Секрет мудрости - Брэдбери Рэй Дуглас. Страница 2

– Фрэнк Дэвис. Это ты и есть, мальчик? Ты, что ли, это рисовал?

– Да, сэр, – отозвался от двери Фрэнк.

– И давно?

– Три года назад, если не ошибаюсь. Да, три года. Старик медленно кивнул, словно эта подробность еще усилила его недоумение, усложнила загадку, над которой он ломал голову.

– А знаешь, Том, на кого это похоже?

– Знаю, дедушка. На тебя. Когда ты был такой же.

– Так ты тоже заметил, а? Чтоб мне провалиться. Это я в день, когда мне сравнялось восемнадцать и вся Ирландия со всеми своими зелеными лугами и милыми девушками у меня впереди. Это я и есть, я самый. Бог свидетель, я был хорош собой, и ты тоже хорош собой, Том. А ты, Фрэнк, бог свидетель, ты колдун. Ты знатный художник, паренек.

– Делаешь, что можешь, – Фрэнк тихо отошел от двери и теперь стоял посреди комнаты.

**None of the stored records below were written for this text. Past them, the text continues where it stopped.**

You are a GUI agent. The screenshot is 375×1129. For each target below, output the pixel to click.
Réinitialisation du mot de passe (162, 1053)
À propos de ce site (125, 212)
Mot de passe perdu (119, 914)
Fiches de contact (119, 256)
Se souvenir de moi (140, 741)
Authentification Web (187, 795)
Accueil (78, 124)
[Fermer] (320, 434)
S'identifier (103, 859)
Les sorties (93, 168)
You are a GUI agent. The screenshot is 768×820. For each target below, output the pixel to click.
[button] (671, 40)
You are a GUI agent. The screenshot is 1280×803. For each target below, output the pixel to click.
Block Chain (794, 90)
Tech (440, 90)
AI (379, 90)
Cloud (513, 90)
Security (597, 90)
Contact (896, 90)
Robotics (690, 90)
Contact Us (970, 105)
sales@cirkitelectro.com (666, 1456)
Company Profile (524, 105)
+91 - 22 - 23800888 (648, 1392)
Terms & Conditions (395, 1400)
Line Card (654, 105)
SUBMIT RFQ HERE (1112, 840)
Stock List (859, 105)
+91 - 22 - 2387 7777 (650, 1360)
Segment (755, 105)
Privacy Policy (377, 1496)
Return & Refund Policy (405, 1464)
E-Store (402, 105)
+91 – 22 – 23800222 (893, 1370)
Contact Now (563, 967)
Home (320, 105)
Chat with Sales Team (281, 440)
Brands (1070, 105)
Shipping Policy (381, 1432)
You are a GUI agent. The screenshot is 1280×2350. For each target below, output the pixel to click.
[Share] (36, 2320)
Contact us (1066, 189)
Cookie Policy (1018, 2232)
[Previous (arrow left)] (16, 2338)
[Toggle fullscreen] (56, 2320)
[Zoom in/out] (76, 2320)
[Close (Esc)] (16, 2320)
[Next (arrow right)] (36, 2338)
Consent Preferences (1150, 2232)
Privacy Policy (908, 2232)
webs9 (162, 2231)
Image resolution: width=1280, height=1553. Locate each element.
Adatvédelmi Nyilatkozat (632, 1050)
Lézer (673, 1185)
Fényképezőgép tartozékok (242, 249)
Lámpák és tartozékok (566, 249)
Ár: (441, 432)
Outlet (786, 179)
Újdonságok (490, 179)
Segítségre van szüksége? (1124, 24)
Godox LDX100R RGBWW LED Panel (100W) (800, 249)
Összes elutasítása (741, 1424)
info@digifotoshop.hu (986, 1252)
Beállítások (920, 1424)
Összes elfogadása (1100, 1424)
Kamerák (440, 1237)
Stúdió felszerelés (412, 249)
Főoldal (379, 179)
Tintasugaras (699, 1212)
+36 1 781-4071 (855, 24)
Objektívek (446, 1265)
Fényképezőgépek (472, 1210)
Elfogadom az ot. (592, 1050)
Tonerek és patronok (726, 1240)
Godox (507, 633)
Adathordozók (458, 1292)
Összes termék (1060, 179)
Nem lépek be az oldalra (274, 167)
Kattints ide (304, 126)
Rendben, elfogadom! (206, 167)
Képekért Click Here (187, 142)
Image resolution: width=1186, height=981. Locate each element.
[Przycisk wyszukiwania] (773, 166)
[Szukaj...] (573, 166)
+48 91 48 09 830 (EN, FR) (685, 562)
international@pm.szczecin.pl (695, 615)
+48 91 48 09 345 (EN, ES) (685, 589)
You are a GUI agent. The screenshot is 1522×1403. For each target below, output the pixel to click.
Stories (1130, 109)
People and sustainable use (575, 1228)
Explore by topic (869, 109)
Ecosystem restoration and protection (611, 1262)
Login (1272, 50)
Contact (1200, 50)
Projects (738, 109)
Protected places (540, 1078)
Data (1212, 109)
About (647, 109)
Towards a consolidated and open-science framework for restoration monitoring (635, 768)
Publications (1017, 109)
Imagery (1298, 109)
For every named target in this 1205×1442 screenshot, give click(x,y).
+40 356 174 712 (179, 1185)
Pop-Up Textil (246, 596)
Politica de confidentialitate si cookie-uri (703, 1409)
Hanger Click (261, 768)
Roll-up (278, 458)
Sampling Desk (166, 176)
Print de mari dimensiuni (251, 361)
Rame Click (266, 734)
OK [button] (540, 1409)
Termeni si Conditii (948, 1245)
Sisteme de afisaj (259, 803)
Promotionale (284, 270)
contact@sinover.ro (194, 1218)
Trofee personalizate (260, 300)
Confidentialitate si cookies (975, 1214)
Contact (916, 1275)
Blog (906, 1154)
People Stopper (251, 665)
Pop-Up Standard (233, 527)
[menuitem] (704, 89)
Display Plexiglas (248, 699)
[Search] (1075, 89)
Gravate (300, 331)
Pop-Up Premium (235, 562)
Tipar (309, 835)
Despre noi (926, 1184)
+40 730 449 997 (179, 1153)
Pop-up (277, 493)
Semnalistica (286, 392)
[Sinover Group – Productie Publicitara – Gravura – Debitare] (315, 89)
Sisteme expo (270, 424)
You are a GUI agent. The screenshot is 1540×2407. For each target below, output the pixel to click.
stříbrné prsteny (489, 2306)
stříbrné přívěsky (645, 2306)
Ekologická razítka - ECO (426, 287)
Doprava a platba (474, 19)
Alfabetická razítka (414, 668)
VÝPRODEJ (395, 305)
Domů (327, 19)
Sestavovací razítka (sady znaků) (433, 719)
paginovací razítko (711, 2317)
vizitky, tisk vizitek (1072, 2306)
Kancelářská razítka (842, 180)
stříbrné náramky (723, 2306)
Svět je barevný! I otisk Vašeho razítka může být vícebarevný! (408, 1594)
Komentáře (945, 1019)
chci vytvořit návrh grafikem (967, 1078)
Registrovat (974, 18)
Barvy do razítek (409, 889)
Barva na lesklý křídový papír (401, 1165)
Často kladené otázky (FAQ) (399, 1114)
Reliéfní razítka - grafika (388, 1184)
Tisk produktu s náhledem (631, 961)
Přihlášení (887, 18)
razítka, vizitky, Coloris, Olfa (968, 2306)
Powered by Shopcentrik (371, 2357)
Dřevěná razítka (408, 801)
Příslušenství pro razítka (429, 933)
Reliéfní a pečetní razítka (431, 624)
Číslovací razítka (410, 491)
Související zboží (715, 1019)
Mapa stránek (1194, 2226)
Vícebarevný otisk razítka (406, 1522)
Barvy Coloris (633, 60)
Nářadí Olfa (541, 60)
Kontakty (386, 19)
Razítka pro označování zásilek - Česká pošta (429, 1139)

Делаешь, что знаешь и умеешь.

– А ты знаешь Тома до последнего волоска, до последней реснички, – старик с улыбкой обернулся. Что, Том, каково это – глядеть на свет моими глазами? Чувствуешь, что тебе все нипочем, что ты герой и целый мир только тебя и ждет? Том засмеялся. И старик засмеялся. И Фрэнк за ними.

– Еще по стаканчику. – Старик налил всем виски. – И тогда мы дадим тебе дипломатически улизнуть, Фрэнк. Но после возвращайся. Мне надо с тобой потолковать.

– О чем? – спросил Фрэнк.

– О великих тайнах. О Жизни, о Времени, о Человеческом Существовании. О чем же еще, по-твоему, Фрэнк?

– Этого довольно, дедушка, – начал Фрэнк и запнулся, пораженный словом, которое сорвалось с языка. – То есть, простите, мистер Келли.,.

– И дедушки довольно.

– Мне надо бежать, – Фрэнк залпом выпил виски. – Я тебе позвоню, Том.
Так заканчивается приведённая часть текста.